Today, Austin-based startup Driver officially emerged from stealth mode, unveiling an AI-powered platform designed to streamline the time-consuming process of onboarding engineers and creating technical documentation. The platform, which leverages advanced large language models (LLMs), promises to significantly reduce time-to-market for product development, particularly in industries such as semiconductors, where complex codebases and extensive documentation requirements are the norm. 

Driver helps engineers craft tech docs.

Driver claims to help engineers craft tech docs and onboard twice as fast. Image (modified) used under Adobe Stock license

Alongside this launch, Driver announced an $8 million seed funding round, led by Google Ventures (GV), with participation from Y Combinator and other investors. All About Circuits spoke with Adam Tilton, CEO of Driver, to learn about the company and its vision for the future.

Unburdening Engineers of Documentation and Onboarding

Engineering teams, particularly in industries such as embedded systems and IoT, often face lengthy onboarding times when hiring new developers or migrating to new technologies.

“When we talk to customers, we hear it takes anywhere from three to six months for an engineer to onboard onto a new piece of technology. And this doesn’t just mean when they join the company,” Tilton explained. “Every single new project is an onboarding, and engineers constantly have to to learn how to use something new.” 

Similarly, the creation and maintenance of technical documentation—such as user guides, reference manuals, and API documentation—are error-prone tasks that consume significant engineering time and require manual effort over several months.

Driver can help create tech docs

Driver can help create installation instructions, feature overviews, integration guides, and more. Image used courtesy of Driver

Driver designed its platform to solve these problems by automating much of the technical documentation process and accelerating the time it takes for engineers to understand and work with complex codebases. The platform’s AI-driven approach enables organizations to quickly decode and document technology so engineers can focus on high-priority tasks rather than spend time parsing through extensive manuals and source code.

How Driver Works

Driver’s platform centers around large language models that automate the decoding and documentation of complex technologies. The tool syncs directly with codebases stored in version control systems such as GitHub or other source code management (SCM) tools. Once integrated, Driver can generate comprehensive technical documentation in a fraction of the time traditionally required, reducing the process from months to hours. 

Nature language processing in deep learning-based models

Nature language processing in deep learning-based models. Image used courtesy of Softermii

The platform employs a multi-layered architecture to guarantee efficiency and accuracy in its operations.

“When we consume a technical asset, we don’t start with a large language model. We do static analysis of it first,” Tilton said. “We consume it, we understand it, we break it down. We use static analysis tools to more deeply understand it, and then we work with large language models.”

The static analysis phase breaks the codebase into components, such as functions, classes, data structures, and control flows. This creates a foundational understanding of the code, which is then passed to the LLMs for natural language generation. The LLMs, trained on large corpora of technical content, generate detailed descriptions that are context-aware and tailored to the specific codebase being analyzed. This documentation can include functional descriptions, control flows, dependencies, and even high-level system architecture—all customized to the organization’s specific needs.

Driver can quickly answer customer queries

Using AI, Driver can quickly and clearly answer customer queries. Image used courtesy of Driver

Driver’s platform is also language-agnostic, supporting a wide range of programming languages and hardware description languages. This includes traditional languages like C, C++, Python, and Rust, as well as system languages like Verilog and VHDL.

In addition to supporting various languages, Driver’s platform includes a unified search function that allows engineers to search across assets, source code, and documentation. This feature allows users to navigate complex projects to find relevant sections of the codebase or documentation without manually combing through hundreds or thousands of files.  

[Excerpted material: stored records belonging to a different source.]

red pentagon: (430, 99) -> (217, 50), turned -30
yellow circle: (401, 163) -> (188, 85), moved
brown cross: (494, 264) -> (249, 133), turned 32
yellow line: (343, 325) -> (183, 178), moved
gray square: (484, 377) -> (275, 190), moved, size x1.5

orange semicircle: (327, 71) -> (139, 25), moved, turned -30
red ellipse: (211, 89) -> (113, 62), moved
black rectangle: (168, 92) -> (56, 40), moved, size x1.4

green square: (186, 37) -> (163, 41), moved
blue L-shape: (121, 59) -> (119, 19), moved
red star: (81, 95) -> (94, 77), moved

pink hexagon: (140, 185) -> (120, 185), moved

Just How Much Time Can Driver Save?

Driver built its platform to provide quantifiable time savings for organizations. According to Tilton, the platform can automate the creation of source code documentation in as little as two hours—a task that typically takes engineers up to three months to complete manually. Similarly, Driver’s platform reduces the time required for engineers to onboard to new projects by 50%, enabling teams to become productive in half the time.

Jeff and Driver AI team

From left to right, All About Circuits editor-in-chief Jeff Child, Driver AI CEO Adam Tilton, and Driver AI co-founder and CTO Daniel Hensley. 

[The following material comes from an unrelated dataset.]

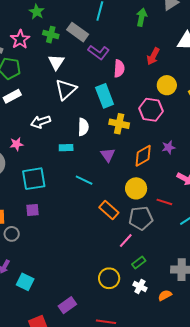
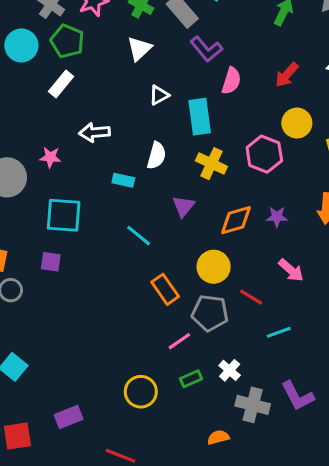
white triangle: (66, 89) -> (159, 95), moved, size x0.6
white rectangle: (12, 96) -> (61, 84), turned -36
white cross: (140, 286) -> (230, 370), moved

These performance improvements have a direct impact on product development timelines. By accelerating the onboarding process and automating technical documentation, Driver helps organizations bring products to market more quickly and efficiently. This is particularly important in industries like semiconductors, where time-to-market can significantly affect competitive positioning and profitability.

Designed to Help Engineers Do What They Do Best

Driver envisions a future where the complexity and delays associated with technical documentation and onboarding are no longer roadblocks for engineering teams. The platform aims to fundamentally reshape how organizations manage their technical assets by harnessing the power of AI and large language models. Ultimately, the company aims to make technology instantly understandable and allow engineers to focus on innovation rather than navigating extensive and outdated documentation.